## AIM OF THE TASK
Set down all of the entries below exactly, and omit the pictures.

────────────────

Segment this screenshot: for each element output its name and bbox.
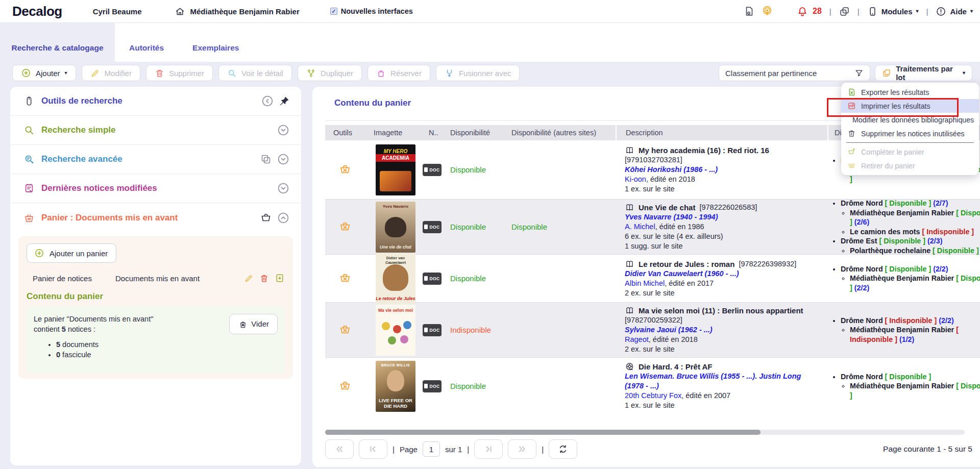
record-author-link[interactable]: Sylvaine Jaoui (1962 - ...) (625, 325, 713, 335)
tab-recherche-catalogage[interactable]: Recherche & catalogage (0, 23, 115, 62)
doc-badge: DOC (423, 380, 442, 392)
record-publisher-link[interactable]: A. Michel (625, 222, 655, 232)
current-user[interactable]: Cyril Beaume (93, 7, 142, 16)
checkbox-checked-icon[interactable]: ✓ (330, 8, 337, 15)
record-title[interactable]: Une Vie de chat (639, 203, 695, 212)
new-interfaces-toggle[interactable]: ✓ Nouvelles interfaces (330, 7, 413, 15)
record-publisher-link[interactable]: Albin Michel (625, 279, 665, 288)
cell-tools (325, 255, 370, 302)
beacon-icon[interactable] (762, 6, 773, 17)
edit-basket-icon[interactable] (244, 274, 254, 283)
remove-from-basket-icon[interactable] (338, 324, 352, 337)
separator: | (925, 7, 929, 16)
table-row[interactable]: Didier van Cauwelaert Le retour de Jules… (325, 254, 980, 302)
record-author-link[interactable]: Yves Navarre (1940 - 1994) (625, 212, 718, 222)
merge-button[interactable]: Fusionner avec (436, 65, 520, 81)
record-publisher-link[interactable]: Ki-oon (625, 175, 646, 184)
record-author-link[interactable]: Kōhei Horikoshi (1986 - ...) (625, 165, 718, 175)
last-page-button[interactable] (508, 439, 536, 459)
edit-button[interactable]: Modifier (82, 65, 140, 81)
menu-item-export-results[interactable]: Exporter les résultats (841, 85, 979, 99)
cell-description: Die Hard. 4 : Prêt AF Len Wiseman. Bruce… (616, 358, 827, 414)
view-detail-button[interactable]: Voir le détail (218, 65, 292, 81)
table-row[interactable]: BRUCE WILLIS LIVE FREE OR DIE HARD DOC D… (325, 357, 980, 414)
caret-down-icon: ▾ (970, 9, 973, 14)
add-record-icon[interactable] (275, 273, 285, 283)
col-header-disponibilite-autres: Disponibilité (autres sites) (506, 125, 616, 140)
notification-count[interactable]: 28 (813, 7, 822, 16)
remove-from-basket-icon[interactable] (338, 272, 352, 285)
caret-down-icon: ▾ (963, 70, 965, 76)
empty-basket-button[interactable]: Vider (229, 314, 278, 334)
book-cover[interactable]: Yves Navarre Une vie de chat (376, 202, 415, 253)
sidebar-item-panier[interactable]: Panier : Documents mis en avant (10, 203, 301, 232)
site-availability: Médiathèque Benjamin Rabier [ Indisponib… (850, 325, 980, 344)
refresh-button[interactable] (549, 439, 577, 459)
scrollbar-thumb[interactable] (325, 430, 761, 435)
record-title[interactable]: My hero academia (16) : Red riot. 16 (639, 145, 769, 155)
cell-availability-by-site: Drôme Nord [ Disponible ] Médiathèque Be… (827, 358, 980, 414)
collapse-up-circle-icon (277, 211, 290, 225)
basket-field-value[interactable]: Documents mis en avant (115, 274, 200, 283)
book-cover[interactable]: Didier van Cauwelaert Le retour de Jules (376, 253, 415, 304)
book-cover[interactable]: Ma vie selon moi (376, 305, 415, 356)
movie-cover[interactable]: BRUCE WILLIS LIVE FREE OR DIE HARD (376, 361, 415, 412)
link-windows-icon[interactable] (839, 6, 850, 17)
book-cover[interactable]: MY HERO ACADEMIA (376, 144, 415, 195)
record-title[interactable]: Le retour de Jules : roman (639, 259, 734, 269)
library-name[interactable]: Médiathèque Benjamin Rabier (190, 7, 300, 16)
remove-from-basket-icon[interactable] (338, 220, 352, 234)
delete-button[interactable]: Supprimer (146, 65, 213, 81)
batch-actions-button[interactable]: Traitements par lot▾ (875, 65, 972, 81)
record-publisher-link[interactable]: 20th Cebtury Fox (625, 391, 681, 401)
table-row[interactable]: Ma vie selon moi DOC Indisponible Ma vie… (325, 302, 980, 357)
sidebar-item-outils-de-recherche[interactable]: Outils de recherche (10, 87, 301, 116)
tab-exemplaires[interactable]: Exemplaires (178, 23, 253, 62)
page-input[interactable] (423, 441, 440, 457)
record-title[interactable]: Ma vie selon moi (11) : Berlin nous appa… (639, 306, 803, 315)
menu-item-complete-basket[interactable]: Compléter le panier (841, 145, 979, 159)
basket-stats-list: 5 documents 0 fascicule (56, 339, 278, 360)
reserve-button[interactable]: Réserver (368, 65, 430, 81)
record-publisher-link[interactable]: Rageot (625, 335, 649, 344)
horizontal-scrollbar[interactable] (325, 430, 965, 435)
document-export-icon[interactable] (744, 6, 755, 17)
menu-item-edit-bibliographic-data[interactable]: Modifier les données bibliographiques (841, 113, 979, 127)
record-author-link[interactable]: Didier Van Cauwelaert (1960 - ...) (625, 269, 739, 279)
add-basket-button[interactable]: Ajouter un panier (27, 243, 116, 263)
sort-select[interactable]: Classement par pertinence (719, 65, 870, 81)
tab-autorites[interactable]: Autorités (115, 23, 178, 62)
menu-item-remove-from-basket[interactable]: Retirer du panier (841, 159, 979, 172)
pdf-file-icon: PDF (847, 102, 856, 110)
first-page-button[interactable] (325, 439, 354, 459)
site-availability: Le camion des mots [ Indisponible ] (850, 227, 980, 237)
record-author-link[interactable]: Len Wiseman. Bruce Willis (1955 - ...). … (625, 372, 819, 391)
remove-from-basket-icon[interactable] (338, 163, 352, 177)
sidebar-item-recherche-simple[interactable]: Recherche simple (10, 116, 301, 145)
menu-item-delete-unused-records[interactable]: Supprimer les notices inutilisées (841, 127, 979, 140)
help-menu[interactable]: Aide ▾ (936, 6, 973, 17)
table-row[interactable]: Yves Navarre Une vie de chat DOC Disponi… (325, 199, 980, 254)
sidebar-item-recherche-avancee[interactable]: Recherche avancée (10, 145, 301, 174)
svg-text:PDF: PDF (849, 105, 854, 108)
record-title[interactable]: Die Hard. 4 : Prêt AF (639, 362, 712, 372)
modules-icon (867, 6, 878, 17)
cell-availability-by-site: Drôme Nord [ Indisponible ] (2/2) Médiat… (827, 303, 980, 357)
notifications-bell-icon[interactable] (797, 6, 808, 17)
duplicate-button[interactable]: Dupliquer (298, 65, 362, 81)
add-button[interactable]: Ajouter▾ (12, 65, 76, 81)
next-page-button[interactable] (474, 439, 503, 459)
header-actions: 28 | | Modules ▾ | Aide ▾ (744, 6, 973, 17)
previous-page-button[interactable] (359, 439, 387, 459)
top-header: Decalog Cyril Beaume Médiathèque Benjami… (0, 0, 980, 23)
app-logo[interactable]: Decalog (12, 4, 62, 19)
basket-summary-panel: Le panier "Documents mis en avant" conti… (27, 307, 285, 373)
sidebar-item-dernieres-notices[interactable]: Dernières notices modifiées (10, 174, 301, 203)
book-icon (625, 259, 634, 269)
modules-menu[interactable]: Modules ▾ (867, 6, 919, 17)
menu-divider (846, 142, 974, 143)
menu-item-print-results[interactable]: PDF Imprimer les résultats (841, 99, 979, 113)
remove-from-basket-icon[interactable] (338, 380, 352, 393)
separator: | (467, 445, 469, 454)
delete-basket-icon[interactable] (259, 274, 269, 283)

────────────────

## ANSWER TO THIS TASK
Segment this screenshot: for each element output its name and bbox.
record-author-link[interactable]: Sylvaine Jaoui (1962 - ...) (625, 325, 713, 335)
tab-recherche-catalogage[interactable]: Recherche & catalogage (0, 23, 115, 62)
doc-badge: DOC (423, 380, 442, 392)
record-publisher-link[interactable]: A. Michel (625, 222, 655, 232)
current-user[interactable]: Cyril Beaume (93, 7, 142, 16)
checkbox-checked-icon[interactable]: ✓ (330, 8, 337, 15)
record-title[interactable]: Une Vie de chat (639, 203, 695, 212)
new-interfaces-toggle[interactable]: ✓ Nouvelles interfaces (330, 7, 413, 15)
record-publisher-link[interactable]: Albin Michel (625, 279, 665, 288)
cell-tools (325, 255, 370, 302)
beacon-icon[interactable] (762, 6, 773, 17)
edit-basket-icon[interactable] (244, 274, 254, 283)
remove-from-basket-icon[interactable] (338, 324, 352, 337)
separator: | (925, 7, 929, 16)
table-row[interactable]: Didier van Cauwelaert Le retour de Jules… (325, 254, 980, 302)
record-author-link[interactable]: Yves Navarre (1940 - 1994) (625, 212, 718, 222)
merge-button[interactable]: Fusionner avec (436, 65, 520, 81)
record-publisher-link[interactable]: Ki-oon (625, 175, 646, 184)
record-author-link[interactable]: Kōhei Horikoshi (1986 - ...) (625, 165, 718, 175)
last-page-button[interactable] (508, 439, 536, 459)
edit-button[interactable]: Modifier (82, 65, 140, 81)
menu-item-export-results[interactable]: Exporter les résultats (841, 85, 979, 99)
cell-description: Die Hard. 4 : Prêt AF Len Wiseman. Bruce… (616, 358, 827, 414)
view-detail-button[interactable]: Voir le détail (218, 65, 292, 81)
table-row[interactable]: BRUCE WILLIS LIVE FREE OR DIE HARD DOC D… (325, 357, 980, 414)
caret-down-icon: ▾ (970, 9, 973, 14)
add-record-icon[interactable] (275, 273, 285, 283)
col-header-disponibilite-autres: Disponibilité (autres sites) (506, 125, 616, 140)
notification-count[interactable]: 28 (813, 7, 822, 16)
remove-from-basket-icon[interactable] (338, 272, 352, 285)
caret-down-icon: ▾ (963, 70, 965, 76)
empty-basket-button[interactable]: Vider (229, 314, 278, 334)
book-cover[interactable]: Yves Navarre Une vie de chat (376, 202, 415, 253)
sidebar-item-panier[interactable]: Panier : Documents mis en avant (10, 203, 301, 232)
site-availability: Médiathèque Benjamin Rabier [ Indisponib… (850, 325, 980, 344)
refresh-button[interactable] (549, 439, 577, 459)
scrollbar-thumb[interactable] (325, 430, 761, 435)
record-title[interactable]: My hero academia (16) : Red riot. 16 (639, 145, 769, 155)
cell-availability-by-site: Drôme Nord [ Disponible ] Médiathèque Be… (827, 358, 980, 414)
collapse-up-circle-icon (277, 211, 290, 225)
basket-field-value[interactable]: Documents mis en avant (115, 274, 200, 283)
book-cover[interactable]: Didier van Cauwelaert Le retour de Jules (376, 253, 415, 304)
book-cover[interactable]: Ma vie selon moi (376, 305, 415, 356)
movie-cover[interactable]: BRUCE WILLIS LIVE FREE OR DIE HARD (376, 361, 415, 412)
link-windows-icon[interactable] (839, 6, 850, 17)
book-cover[interactable]: MY HERO ACADEMIA (376, 144, 415, 195)
record-title[interactable]: Le retour de Jules : roman (639, 259, 734, 269)
library-name[interactable]: Médiathèque Benjamin Rabier (190, 7, 300, 16)
remove-from-basket-icon[interactable] (338, 220, 352, 234)
delete-button[interactable]: Supprimer (146, 65, 213, 81)
batch-actions-button[interactable]: Traitements par lot▾ (875, 65, 972, 81)
record-publisher-link[interactable]: 20th Cebtury Fox (625, 391, 681, 401)
table-row[interactable]: Ma vie selon moi DOC Indisponible Ma vie… (325, 302, 980, 357)
sidebar-item-outils-de-recherche[interactable]: Outils de recherche (10, 87, 301, 116)
tab-exemplaires[interactable]: Exemplaires (178, 23, 253, 62)
page-input[interactable] (423, 441, 440, 457)
record-title[interactable]: Ma vie selon moi (11) : Berlin nous appa… (639, 306, 803, 315)
menu-item-complete-basket[interactable]: Compléter le panier (841, 145, 979, 159)
basket-stats-list: 5 documents 0 fascicule (56, 339, 278, 360)
reserve-button[interactable]: Réserver (368, 65, 430, 81)
record-publisher-link[interactable]: Rageot (625, 335, 649, 344)
horizontal-scrollbar[interactable] (325, 430, 965, 435)
document-export-icon[interactable] (744, 6, 755, 17)
menu-item-edit-bibliographic-data[interactable]: Modifier les données bibliographiques (841, 113, 979, 127)
record-author-link[interactable]: Didier Van Cauwelaert (1960 - ...) (625, 269, 739, 279)
add-basket-button[interactable]: Ajouter un panier (27, 243, 116, 263)
sort-select[interactable]: Classement par pertinence (719, 65, 870, 81)
tab-autorites[interactable]: Autorités (115, 23, 178, 62)
menu-item-remove-from-basket[interactable]: Retirer du panier (841, 159, 979, 172)
pdf-file-icon: PDF (847, 102, 856, 110)
first-page-button[interactable] (325, 439, 354, 459)
site-availability: Le camion des mots [ Indisponible ] (850, 227, 980, 237)
record-author-link[interactable]: Len Wiseman. Bruce Willis (1955 - ...). … (625, 372, 819, 391)
remove-from-basket-icon[interactable] (338, 163, 352, 177)
sidebar-item-recherche-simple[interactable]: Recherche simple (10, 116, 301, 145)
menu-item-delete-unused-records[interactable]: Supprimer les notices inutilisées (841, 127, 979, 140)
help-menu[interactable]: Aide ▾ (936, 6, 973, 17)
table-row[interactable]: Yves Navarre Une vie de chat DOC Disponi… (325, 199, 980, 254)
sidebar-item-recherche-avancee[interactable]: Recherche avancée (10, 145, 301, 174)
svg-text:PDF: PDF (849, 105, 854, 108)
record-title[interactable]: Die Hard. 4 : Prêt AF (639, 362, 712, 372)
modules-icon (867, 6, 878, 17)
cell-availability-by-site: Drôme Nord [ Indisponible ] (2/2) Médiat… (827, 303, 980, 357)
notifications-bell-icon[interactable] (797, 6, 808, 17)
duplicate-button[interactable]: Dupliquer (298, 65, 362, 81)
add-button[interactable]: Ajouter▾ (12, 65, 76, 81)
next-page-button[interactable] (474, 439, 503, 459)
header-actions: 28 | | Modules ▾ | Aide ▾ (744, 6, 973, 17)
previous-page-button[interactable] (359, 439, 387, 459)
top-header: Decalog Cyril Beaume Médiathèque Benjami… (0, 0, 980, 23)
app-logo[interactable]: Decalog (12, 4, 62, 19)
basket-summary-panel: Le panier "Documents mis en avant" conti… (27, 307, 285, 373)
sidebar-item-dernieres-notices[interactable]: Dernières notices modifiées (10, 174, 301, 203)
book-icon (625, 259, 634, 269)
modules-menu[interactable]: Modules ▾ (867, 6, 919, 17)
menu-divider (846, 142, 974, 143)
menu-item-print-results[interactable]: PDF Imprimer les résultats (841, 99, 979, 113)
remove-from-basket-icon[interactable] (338, 380, 352, 393)
separator: | (467, 445, 469, 454)
delete-basket-icon[interactable] (259, 274, 269, 283)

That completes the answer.